**Required work**
Determine how many of the lines below include "plus", then respond with that number and no other text.

+++ Data +++

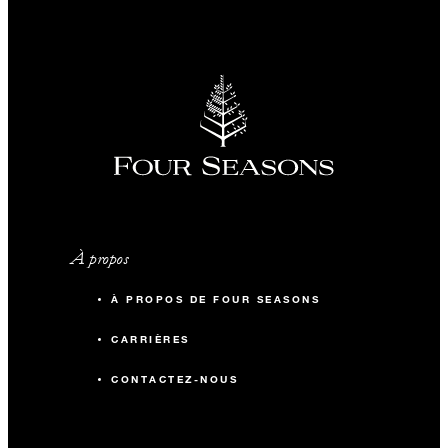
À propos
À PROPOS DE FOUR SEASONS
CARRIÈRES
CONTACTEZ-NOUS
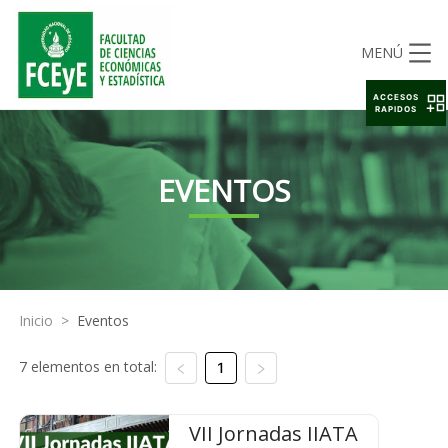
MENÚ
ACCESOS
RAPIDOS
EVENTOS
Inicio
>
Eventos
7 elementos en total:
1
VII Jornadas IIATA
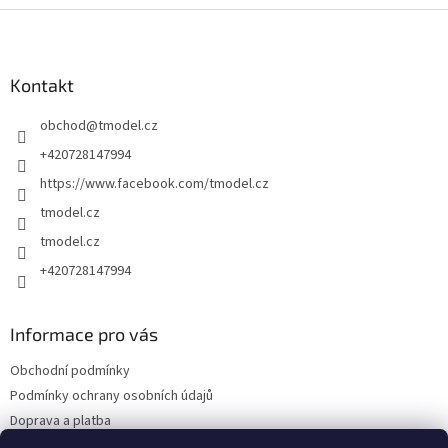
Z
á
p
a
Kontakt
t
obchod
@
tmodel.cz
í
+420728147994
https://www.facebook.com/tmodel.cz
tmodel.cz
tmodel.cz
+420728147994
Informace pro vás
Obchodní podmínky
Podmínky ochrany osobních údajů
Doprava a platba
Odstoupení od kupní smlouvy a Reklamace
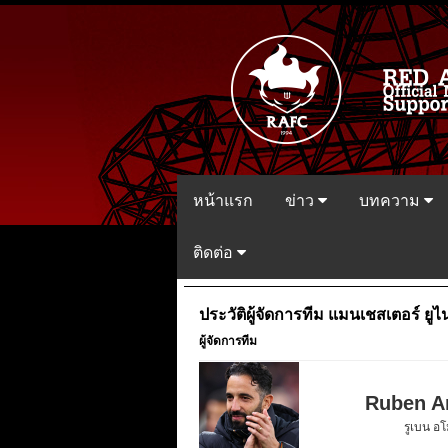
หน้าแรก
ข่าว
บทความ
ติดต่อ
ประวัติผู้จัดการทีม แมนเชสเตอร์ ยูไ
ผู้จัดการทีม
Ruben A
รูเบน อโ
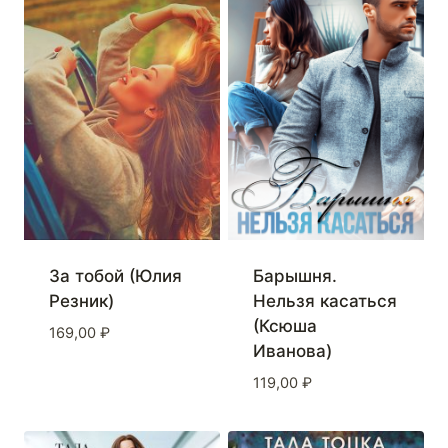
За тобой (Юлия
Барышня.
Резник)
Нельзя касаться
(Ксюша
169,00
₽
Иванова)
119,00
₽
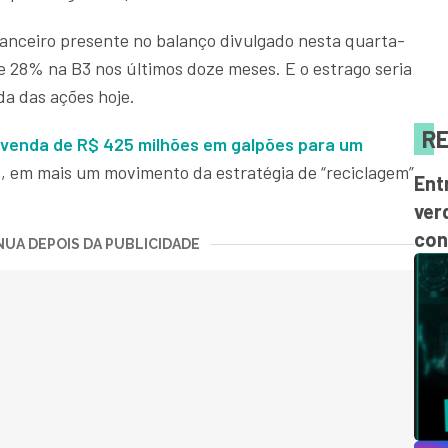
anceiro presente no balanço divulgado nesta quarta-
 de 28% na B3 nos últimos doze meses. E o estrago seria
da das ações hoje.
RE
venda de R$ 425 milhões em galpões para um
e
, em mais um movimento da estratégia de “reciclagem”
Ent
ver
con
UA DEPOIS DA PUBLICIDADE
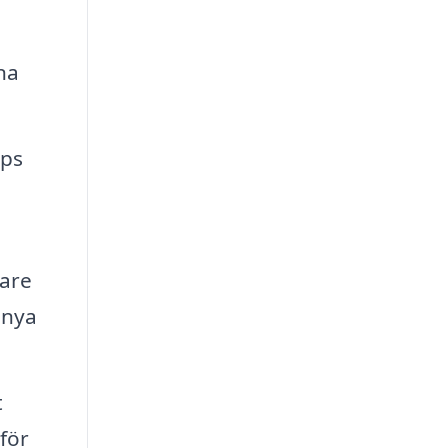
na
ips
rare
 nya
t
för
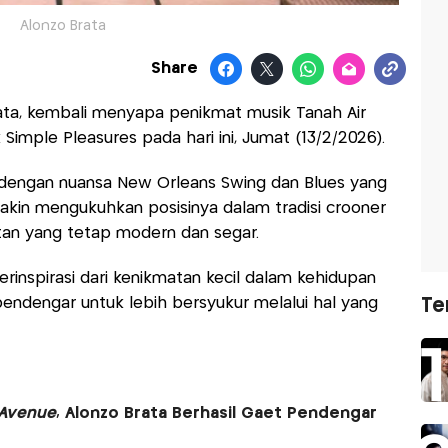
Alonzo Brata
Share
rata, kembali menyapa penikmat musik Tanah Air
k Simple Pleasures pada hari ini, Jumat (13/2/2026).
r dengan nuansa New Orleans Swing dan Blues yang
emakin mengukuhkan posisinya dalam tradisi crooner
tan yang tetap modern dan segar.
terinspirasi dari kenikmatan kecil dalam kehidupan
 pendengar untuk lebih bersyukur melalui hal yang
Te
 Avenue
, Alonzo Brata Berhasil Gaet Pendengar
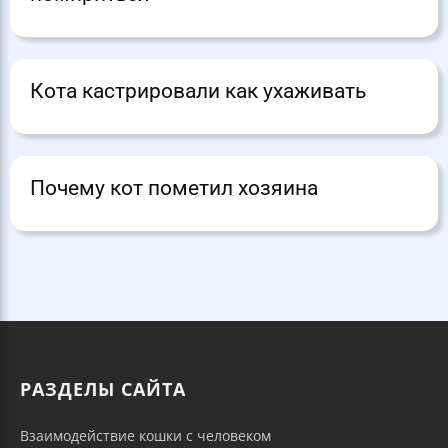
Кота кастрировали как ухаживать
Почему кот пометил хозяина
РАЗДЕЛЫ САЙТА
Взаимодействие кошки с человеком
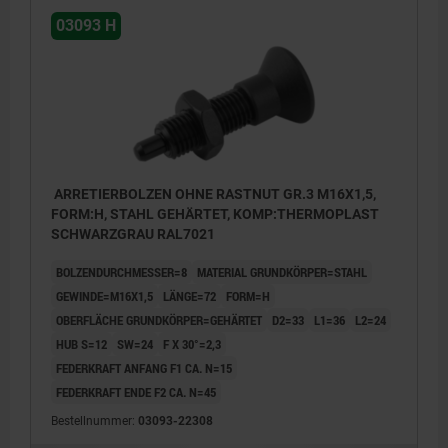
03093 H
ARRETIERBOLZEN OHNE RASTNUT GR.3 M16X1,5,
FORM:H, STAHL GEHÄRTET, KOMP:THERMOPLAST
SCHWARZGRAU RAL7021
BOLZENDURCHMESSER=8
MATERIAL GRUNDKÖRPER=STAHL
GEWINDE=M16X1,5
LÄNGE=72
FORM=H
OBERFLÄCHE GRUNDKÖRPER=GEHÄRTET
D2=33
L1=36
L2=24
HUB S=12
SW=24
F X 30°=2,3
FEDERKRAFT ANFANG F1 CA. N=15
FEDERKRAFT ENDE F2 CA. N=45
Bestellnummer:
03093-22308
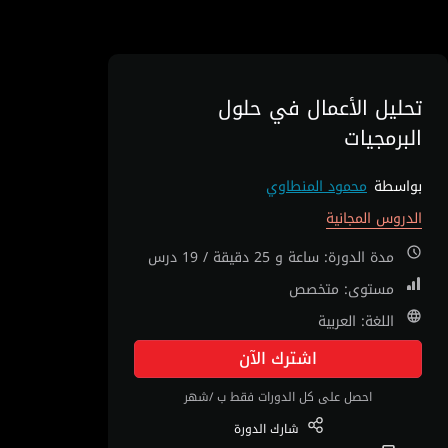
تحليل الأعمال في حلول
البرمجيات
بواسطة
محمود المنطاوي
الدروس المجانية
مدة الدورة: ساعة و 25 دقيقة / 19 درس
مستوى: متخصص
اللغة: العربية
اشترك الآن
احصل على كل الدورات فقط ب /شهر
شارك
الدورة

+++
+++ Data +++

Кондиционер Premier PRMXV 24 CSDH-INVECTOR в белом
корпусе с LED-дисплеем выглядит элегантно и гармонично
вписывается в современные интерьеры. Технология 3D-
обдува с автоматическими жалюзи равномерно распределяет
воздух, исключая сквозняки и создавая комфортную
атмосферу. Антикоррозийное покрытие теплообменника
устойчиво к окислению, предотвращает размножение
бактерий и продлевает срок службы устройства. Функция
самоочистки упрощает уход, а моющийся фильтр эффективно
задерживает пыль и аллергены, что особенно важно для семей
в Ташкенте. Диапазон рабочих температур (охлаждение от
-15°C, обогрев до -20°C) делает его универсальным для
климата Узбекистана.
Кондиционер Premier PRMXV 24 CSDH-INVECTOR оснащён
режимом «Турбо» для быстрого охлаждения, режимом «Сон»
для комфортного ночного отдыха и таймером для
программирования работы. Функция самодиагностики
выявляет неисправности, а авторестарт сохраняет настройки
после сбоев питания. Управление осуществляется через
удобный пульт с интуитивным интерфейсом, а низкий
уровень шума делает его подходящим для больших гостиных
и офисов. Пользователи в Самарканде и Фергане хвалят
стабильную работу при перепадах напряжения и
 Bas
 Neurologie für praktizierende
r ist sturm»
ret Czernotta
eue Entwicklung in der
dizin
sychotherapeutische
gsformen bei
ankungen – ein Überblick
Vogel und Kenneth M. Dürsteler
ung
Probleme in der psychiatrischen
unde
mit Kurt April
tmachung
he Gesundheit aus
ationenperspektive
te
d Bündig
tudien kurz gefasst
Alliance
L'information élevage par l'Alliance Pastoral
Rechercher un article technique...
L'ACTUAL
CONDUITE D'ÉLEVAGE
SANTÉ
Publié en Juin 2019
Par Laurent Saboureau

+++
+++ Data +++

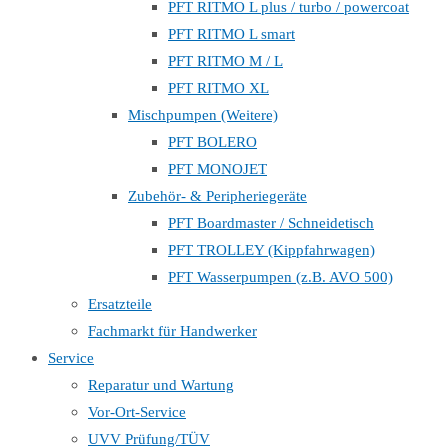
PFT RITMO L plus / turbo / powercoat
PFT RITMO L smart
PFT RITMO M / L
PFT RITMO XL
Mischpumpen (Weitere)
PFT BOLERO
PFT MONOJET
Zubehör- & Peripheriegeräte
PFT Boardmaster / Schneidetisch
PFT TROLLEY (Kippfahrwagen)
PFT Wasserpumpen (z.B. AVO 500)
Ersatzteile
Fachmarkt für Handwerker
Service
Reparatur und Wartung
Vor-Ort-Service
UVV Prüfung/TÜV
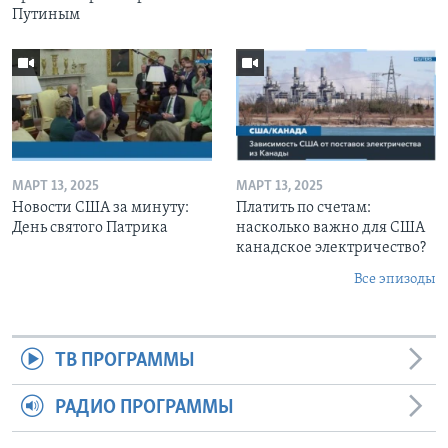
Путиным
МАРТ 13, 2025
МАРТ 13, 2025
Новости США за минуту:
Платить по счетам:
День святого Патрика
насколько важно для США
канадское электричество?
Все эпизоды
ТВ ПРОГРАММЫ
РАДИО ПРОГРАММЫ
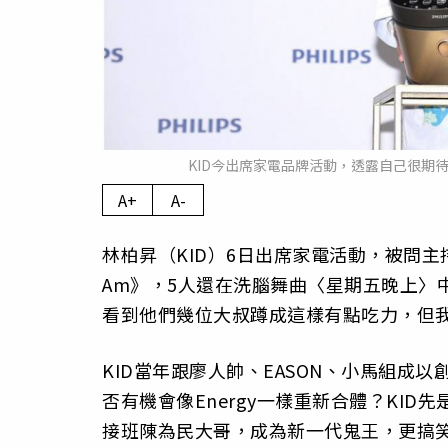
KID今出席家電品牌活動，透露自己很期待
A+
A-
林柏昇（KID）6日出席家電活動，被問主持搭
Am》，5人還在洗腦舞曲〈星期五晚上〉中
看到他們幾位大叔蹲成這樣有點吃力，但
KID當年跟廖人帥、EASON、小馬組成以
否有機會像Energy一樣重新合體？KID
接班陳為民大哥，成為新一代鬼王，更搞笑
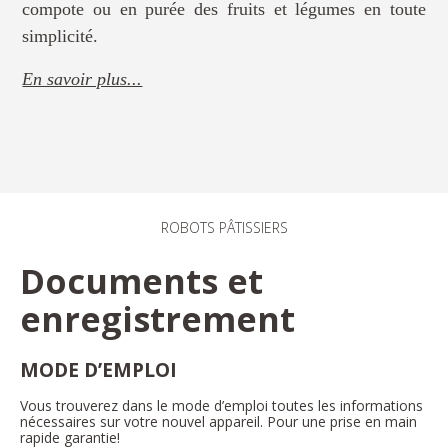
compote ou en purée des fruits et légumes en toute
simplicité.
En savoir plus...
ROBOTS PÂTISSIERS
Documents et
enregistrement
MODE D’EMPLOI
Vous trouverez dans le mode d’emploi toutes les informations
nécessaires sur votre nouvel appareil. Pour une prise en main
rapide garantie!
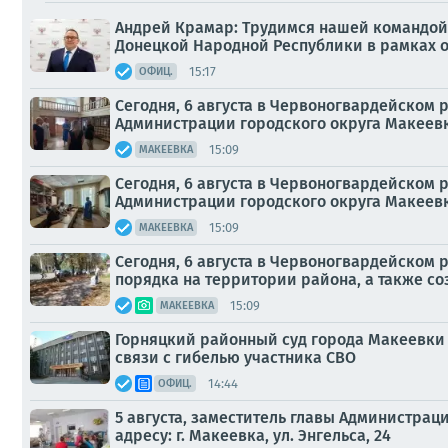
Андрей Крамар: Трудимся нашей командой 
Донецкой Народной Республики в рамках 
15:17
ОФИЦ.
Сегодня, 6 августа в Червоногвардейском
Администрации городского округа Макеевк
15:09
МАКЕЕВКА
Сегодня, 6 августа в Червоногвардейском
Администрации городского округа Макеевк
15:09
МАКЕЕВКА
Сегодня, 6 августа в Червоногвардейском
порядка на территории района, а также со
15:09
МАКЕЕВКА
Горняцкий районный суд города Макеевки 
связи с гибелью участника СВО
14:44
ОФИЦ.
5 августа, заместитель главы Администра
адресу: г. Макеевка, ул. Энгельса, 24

+++

**Worked solution**
2